M. le président. Madame André, l'amendement n° 7 est-il maintenu ?

Mme Michèle André. J'ai bien compris les arguments avancés par M. le ministre. Je sais fort bien que, depuis le début, les expérimentations menées en Alsace et en Auvergne diffèrent quelque peu.

Je tenais tout de même à le souligner, le conseil régional d'Auvergne a mis en place une équipe de professionnels tout à fait performants pour assurer l'animation, l'instruction et la gestion des fonds qui sont effectivement délégués.

Par conséquent, je maintiens naturellement ma proposition, car il importe que l'Auvergne et l'Alsace soient traitées de la même manière, d'autant que les liens historiques entre ces deux régions sont parfaitement connus.
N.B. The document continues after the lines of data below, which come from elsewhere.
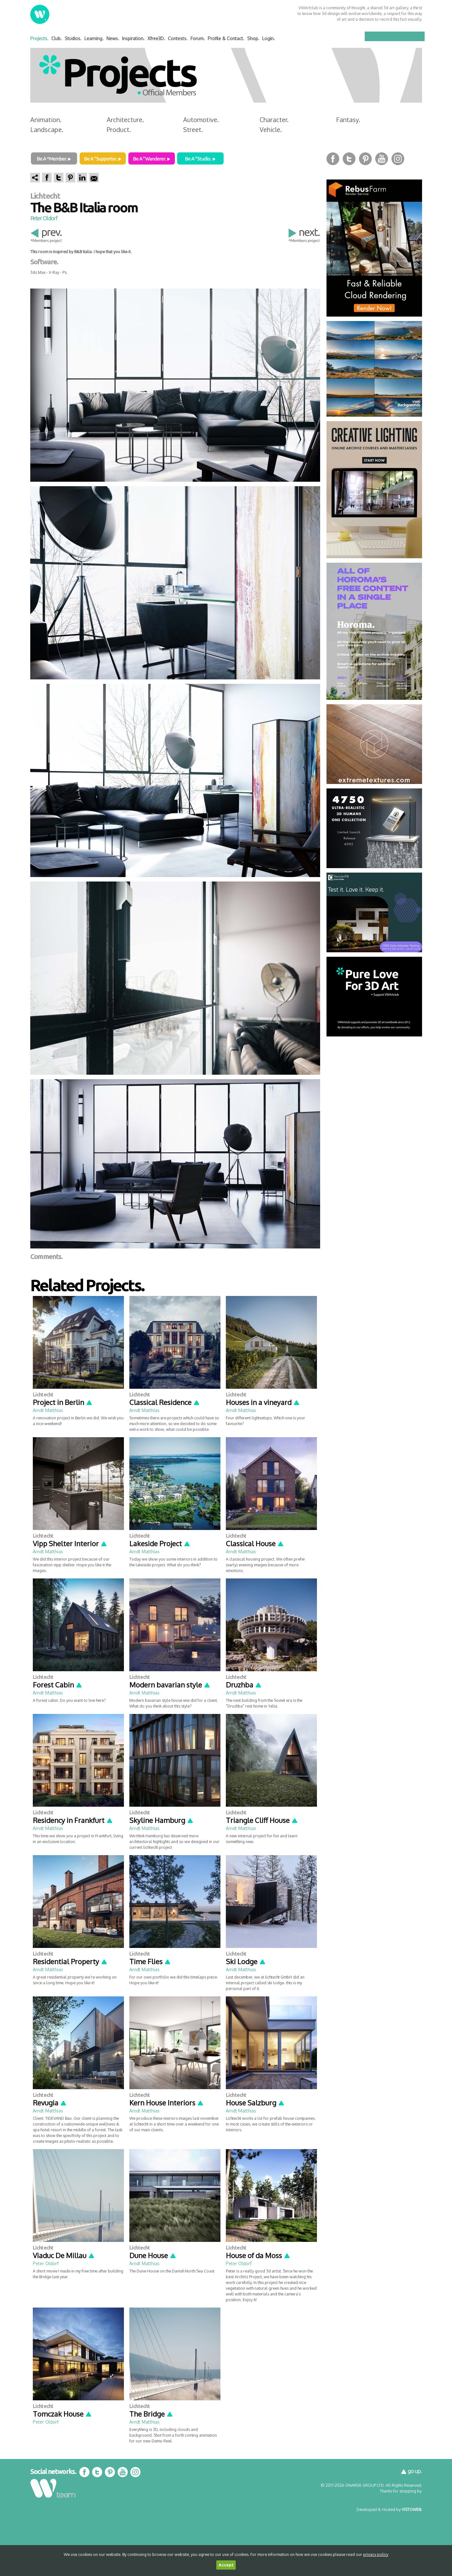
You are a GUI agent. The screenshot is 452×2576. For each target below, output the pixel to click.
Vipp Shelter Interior (70, 1543)
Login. (268, 38)
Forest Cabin (58, 1684)
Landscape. (46, 129)
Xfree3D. (156, 38)
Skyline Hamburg (161, 1820)
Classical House (255, 1543)
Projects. (39, 38)
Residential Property (70, 1961)
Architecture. (125, 119)
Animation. (45, 119)
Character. (274, 119)
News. (112, 38)
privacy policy (375, 2554)
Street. (193, 129)
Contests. (178, 38)
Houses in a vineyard (263, 1402)
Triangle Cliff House (262, 1820)
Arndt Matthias (48, 1410)
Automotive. (201, 119)
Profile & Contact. (226, 38)
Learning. (94, 38)
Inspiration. (133, 38)
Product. (119, 129)
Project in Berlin (63, 1402)
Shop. (253, 38)
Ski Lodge (246, 1961)
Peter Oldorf (44, 218)
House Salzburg (255, 2102)
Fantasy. (348, 119)
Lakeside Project (159, 1543)
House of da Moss (258, 2255)
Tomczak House (62, 2413)
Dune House (152, 2255)
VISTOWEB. (412, 2509)
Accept (226, 2565)
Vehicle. (271, 129)
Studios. (73, 38)
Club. (56, 38)
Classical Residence (164, 1402)
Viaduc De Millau (64, 2255)
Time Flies (150, 1961)
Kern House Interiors (166, 2102)
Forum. (197, 38)
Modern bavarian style (170, 1684)
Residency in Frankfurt (73, 1820)
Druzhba (244, 1684)
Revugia (50, 2102)
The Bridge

M. Roland Ries. Absolument !

Mme Michèle André. Même si j'admets que le vote précédent satisfait effectivement en partie l'amendement n° 7, je souhaite maintenir ce dernier, monsieur le président.

Au demeurant, je ne doute pas que, dès demain matin, si j'ose dire, la région Auvergne cherchera à trouver un accord avec les départements concernés pour créer des partenariats permettant d'aligner son statut sur celui de l'Alsace. Je souhaite d'ailleurs qu'il en soit de même dans toutes les régions qui nous entourent. Je tenais aujourd'hui à insister plus particulièrement sur l'aspect positif des actions menées en la matière dans ma région.

M. Roland Ries. Très bien !

M. le président. Je mets aux voix l'amendement n° 7.

(L'amendement n'est pas adopté.)

M. le président. Je mets aux voix l'article 2, modifié.